GeppettoJS / backbone.geppetto

Bring your Backbone applications to life with an event-driven Command framework.
http://geppettojs.github.com/backbone.geppetto/
MIT License
203 stars 28 forks source link

Bringing Geppetto to life. #86

Closed howardroark closed 8 years ago

howardroark commented 9 years ago

I understand that Geppetto is based off of backbone, but I think it is a lot more than that. I am not really a "developer", but I am learning to be. Up until now I really just pushed things around until I got what I needed out of them. Through the process of attempting to digest the ideas behind this framework I started to understand how "all-in-one" frameworks have been crippling my ability to create things and truly understand them. Ever since @creynders used the term the "triumvirate" to explain Geppetto things have started to make so much sense. I really think there is truth behind the idea that programming is about distilling your logic into 3 core ideas per "plane" of thought. MVC has held true since the 70s for a reason and really think it has a lot to do with the fact that it distilled your overall logic into 3 groups. The things that occupy the M, V and C likely have a large role, but it is evident the the C is very subjective.

What if Geppetto defines itself as "The Triumvirate Framework" and really aims to stick to that concept. I mean it is right there already anyway. I understand that it is built upon backbone, but it is a lot more than that in my mind.

To me it is this...

1. The Skeleton

The first layer is a Skeleton which starts you off with three core class types which are the basis of how you would break up anything being built for human interaction. I feel backbone is spot on with the idea that those class types are Models, Views and Collections. (To me "controllers" are a relatively crippling idea when your objective is likely to evolve as you learn) Effectively this layer is the spring board of the creators vision.

2. The Library

The second layer is the Library of extensions of those classes that keep up with the state of UI that people are currently accustomed to building and interacting with. It is also a collection of functions that enable you to better implement things like templates and the current open source landscape of tools. More or less the "common sense" layer which reduces the redundancies of how you may extend the skeleton layer to work for your objectives. (Ideally this layer could be distilled into three core ideas as well... Or maybe as the metaphorical "middle" there is a relative chaos to its nature)

3. The Context

The third layer is the Context which takes the role of stringing things together in a way that allows things to evolve. This layer is that point at which you need to begin to trust its methodologies and let go of the urge to "see" everything in your mind at once. Sort of the idea that a core "controller" is just not a realistic objective and will only hinder your project. You really need to harness the ideas of Events, Commands and Dependency Injection and let things "come to life".
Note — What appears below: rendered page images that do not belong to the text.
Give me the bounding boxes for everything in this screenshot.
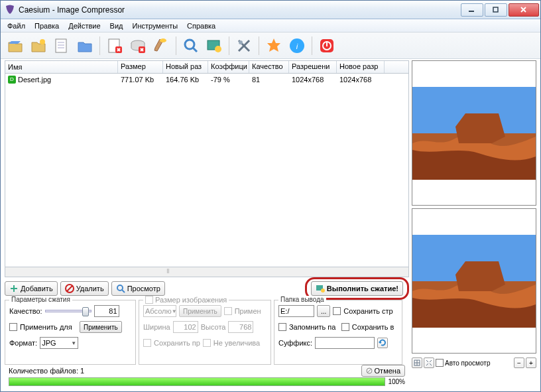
cell-ratio: -79 % — [208, 75, 249, 84]
cell-newsize: 164.76 Kb — [163, 75, 208, 84]
keep-ratio-checkbox[interactable] — [143, 339, 151, 347]
preview-panel: Авто просмотр − + — [412, 60, 536, 389]
settings-icon[interactable] — [233, 35, 255, 56]
col-quality[interactable]: Качество — [249, 61, 289, 73]
svg-point-11 — [215, 46, 221, 52]
compress-icon[interactable] — [204, 35, 225, 56]
open-list-icon[interactable] — [51, 35, 72, 56]
svg-point-2 — [40, 39, 45, 44]
close-button[interactable] — [509, 3, 539, 17]
refresh-suffix-button[interactable] — [377, 338, 388, 348]
zoom-icon[interactable] — [180, 35, 202, 56]
menu-view[interactable]: Вид — [106, 21, 127, 31]
col-size[interactable]: Размер — [118, 61, 163, 73]
remove-file-icon[interactable] — [104, 35, 125, 56]
titlebar: Caesium - Image Compressor — [1, 1, 540, 19]
preview-button[interactable]: Просмотр — [111, 281, 165, 296]
svg-point-18 — [117, 285, 123, 291]
cell-newres: 1024x768 — [337, 75, 385, 84]
info-icon[interactable]: i — [286, 35, 308, 56]
horizontal-scrollbar[interactable] — [5, 267, 409, 277]
svg-rect-3 — [56, 39, 66, 52]
apply-resize-button[interactable]: Применить — [179, 305, 221, 317]
add-button[interactable]: Добавить — [5, 281, 58, 296]
svg-point-9 — [185, 40, 194, 49]
svg-point-20 — [321, 289, 325, 293]
format-combo[interactable]: JPG▼ — [40, 337, 78, 349]
file-status-icon: D — [8, 76, 16, 84]
cell-size: 771.07 Kb — [118, 75, 163, 84]
width-stepper[interactable] — [173, 321, 198, 333]
window-title: Caesium - Image Compressor — [19, 5, 459, 15]
apply-quality-button[interactable]: Применить — [80, 321, 122, 333]
progress-percent: 100% — [388, 378, 405, 385]
file-list[interactable]: DDesert.jpg 771.07 Kb 164.76 Kb -79 % 81… — [5, 74, 409, 267]
resize-mode-combo[interactable]: Абсолю▼ — [143, 305, 176, 317]
no-enlarge-checkbox[interactable] — [203, 339, 211, 347]
clear-list-icon[interactable] — [150, 35, 172, 56]
toolbar: i — [1, 33, 540, 59]
menu-tools[interactable]: Инструменты — [128, 21, 182, 31]
power-icon[interactable] — [316, 35, 337, 56]
fit-icon[interactable] — [412, 358, 422, 368]
output-path-field[interactable] — [278, 305, 314, 317]
menu-action[interactable]: Действие — [64, 21, 104, 31]
resize-group: Размер изображения Абсолю▼ Применить При… — [139, 300, 271, 365]
menu-edit[interactable]: Правка — [30, 21, 63, 31]
actual-size-icon[interactable] — [424, 358, 434, 368]
height-stepper[interactable] — [228, 321, 253, 333]
col-newres[interactable]: Новое разр — [337, 61, 385, 73]
maximize-button[interactable] — [485, 3, 507, 17]
col-newsize[interactable]: Новый раз — [163, 61, 208, 73]
col-ratio[interactable]: Коэффици — [208, 61, 249, 73]
suffix-field[interactable] — [315, 337, 375, 349]
cell-name: Desert.jpg — [18, 76, 51, 84]
group-title: Параметры сжатия — [9, 296, 72, 303]
star-icon[interactable] — [263, 35, 284, 56]
minimize-button[interactable] — [461, 3, 483, 17]
remember-checkbox[interactable] — [278, 323, 286, 331]
remove-disk-icon[interactable] — [127, 35, 149, 56]
compress-params-group: Параметры сжатия Качество: Применить для… — [5, 300, 136, 365]
quality-label: Качество: — [9, 307, 42, 315]
zoom-out-icon[interactable]: − — [514, 358, 524, 368]
app-icon — [5, 5, 15, 15]
progress-bar — [9, 377, 385, 386]
cell-quality: 81 — [249, 75, 289, 84]
file-count-label: Количество файлов: 1 — [9, 367, 84, 375]
compress-button[interactable]: Выполнить сжатие! — [311, 281, 403, 296]
svg-rect-1 — [493, 7, 498, 12]
preview-original — [412, 60, 536, 206]
format-label: Формат: — [9, 339, 37, 347]
autopreview-checkbox[interactable] — [436, 359, 444, 367]
svg-rect-0 — [469, 11, 474, 12]
browse-button[interactable]: ... — [317, 305, 330, 317]
remove-button[interactable]: Удалить — [60, 281, 109, 296]
apply-all-checkbox[interactable] — [9, 323, 17, 331]
save-folder-icon[interactable] — [74, 35, 95, 56]
app-window: Caesium - Image Compressor Файл Правка Д… — [0, 0, 541, 392]
cancel-button[interactable]: Отмена — [361, 365, 405, 377]
col-name[interactable]: Имя — [5, 61, 118, 73]
quality-stepper[interactable] — [94, 305, 119, 317]
menu-file[interactable]: Файл — [3, 21, 29, 31]
menu-help[interactable]: Справка — [183, 21, 219, 31]
open-folder-icon[interactable] — [28, 35, 49, 56]
apply-all-label: Применить для — [20, 323, 77, 331]
open-file-icon[interactable] — [5, 35, 26, 56]
preview-compressed — [412, 208, 536, 354]
file-list-header: Имя Размер Новый раз Коэффици Качество Р… — [5, 60, 409, 74]
chevron-down-icon: ▼ — [71, 340, 76, 346]
output-group: Папка вывода ... Сохранить стр Запомнить… — [274, 300, 402, 365]
zoom-in-icon[interactable]: + — [526, 358, 536, 368]
table-row[interactable]: DDesert.jpg 771.07 Kb 164.76 Kb -79 % 81… — [5, 74, 408, 86]
svg-point-8 — [160, 38, 166, 42]
quality-slider[interactable] — [45, 310, 91, 312]
save-to-checkbox[interactable] — [341, 323, 349, 331]
svg-point-12 — [239, 40, 243, 44]
resize-enable-checkbox[interactable] — [145, 296, 153, 304]
resize-apply-checkbox[interactable] — [224, 307, 232, 315]
menubar: Файл Правка Действие Вид Инструменты Спр… — [1, 19, 540, 33]
keep-struct-checkbox[interactable] — [333, 307, 341, 315]
col-res[interactable]: Разрешени — [289, 61, 337, 73]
I am not a "technical mind" per-say, but when things are broken down into these terms I can really see its value. In my view Geppetto should be less about Backbone and Marionette and more about distilling these fundamentals so that people attempting to leave behind "all-in-one" frameworks like Angular can really digest the nature of what it takes to build things for the future. When you start to see how things stop bloating and actually get simpler over time it is quite the realization for people.

Geppetto is the Triumvirate Framework which uses the S.L.C. methodology ;)

creynders commented 9 years ago

@howardroark thanks for your thoughts. I agree on most points except maybe the SLC terms themselves ;) I started working on v0.8 this weekend, which definitely pushes towards the triumvirate approach, keep an eye on the dedicated issue for more info.

howardroark commented 9 years ago

Hah! I had to throw an acronym in there :P I am excited to see what comes down the pipe!

For me I just needed a narrative in my head for explaining to others why we should go a route like this vs something like ember or angular. Not that there is anything wrong with them... they just don't offer the freedom that something like this can. Backbone and Marionette are amazing tools, but not quite enough. Maybe the triumvirate breakdown was semi-accidental, but the point is that it really does make a lot of sense when you look at the "bigger picture".